- Contributed by
- Trevor
- People in story:
- Herbert Thomas "Pat" Goodchild
- Location of story:
- Italy and Poland
- Background to story:
- Army
- Article ID:
- A1926281
- Contributed on:
- 28 October 2003

Herbert Thomas "Pat" Goodchild
My father, Herbert Thomas Goodchild, known as "Pat" for obscure family reasons, was a member of a British army tank crew in North Africa early in 1943. He was captured by Italian forces there and taken to Italy as a prisoner of war. I discovered only last year, through my sister, Brenda, that the camp he was taken to was called Campo 82 and was at Laterina in Tuscany.

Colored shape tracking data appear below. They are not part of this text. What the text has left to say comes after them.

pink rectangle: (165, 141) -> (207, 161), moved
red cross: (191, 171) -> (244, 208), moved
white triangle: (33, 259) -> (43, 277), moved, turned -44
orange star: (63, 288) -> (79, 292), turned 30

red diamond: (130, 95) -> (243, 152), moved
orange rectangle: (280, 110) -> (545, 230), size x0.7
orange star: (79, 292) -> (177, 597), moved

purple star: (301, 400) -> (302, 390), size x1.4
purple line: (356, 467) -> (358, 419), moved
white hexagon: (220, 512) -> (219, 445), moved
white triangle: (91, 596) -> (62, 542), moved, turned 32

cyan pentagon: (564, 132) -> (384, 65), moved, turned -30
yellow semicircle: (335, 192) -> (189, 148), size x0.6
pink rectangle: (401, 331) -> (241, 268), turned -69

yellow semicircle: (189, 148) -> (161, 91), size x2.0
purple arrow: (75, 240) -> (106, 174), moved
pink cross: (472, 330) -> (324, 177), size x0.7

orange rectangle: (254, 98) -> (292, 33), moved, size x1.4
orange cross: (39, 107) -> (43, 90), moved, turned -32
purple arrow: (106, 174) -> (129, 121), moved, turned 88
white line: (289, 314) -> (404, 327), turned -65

After the Italian government of General Badgolio changed sides and switched over to the allies in 1943 my father was put on a train with other POW's heading for Switzerland. He thought he was being repatriated back to England through the Red Cross. However, the Germans did not accept the loss of Southern Italy and his train was stopped and he became a prisoner of the Germans. He and others were then marched all the way to Poland to a POW camp called Stalag 344.
The march was a grim ordeal, about which he rarely spoke. He spent the rest of the war in the German camp until it was liberated by the Americans in 1945. The camp was next to an IG Farben factory, where he and other POW's worked. He used to say that in the last months of the war he was more afraid of being killed by RAF bombers.The camp/factory guards would go into their bunkers just leaving the prisoners where they were when the RAF planes came over. Camp conditions damaged his health -- particularly his breathing -- and he died with lung problems at the comparatively early age of 56 in 1969. I am interested particularly to know more about life in Campo 82, and if anyone knew my father.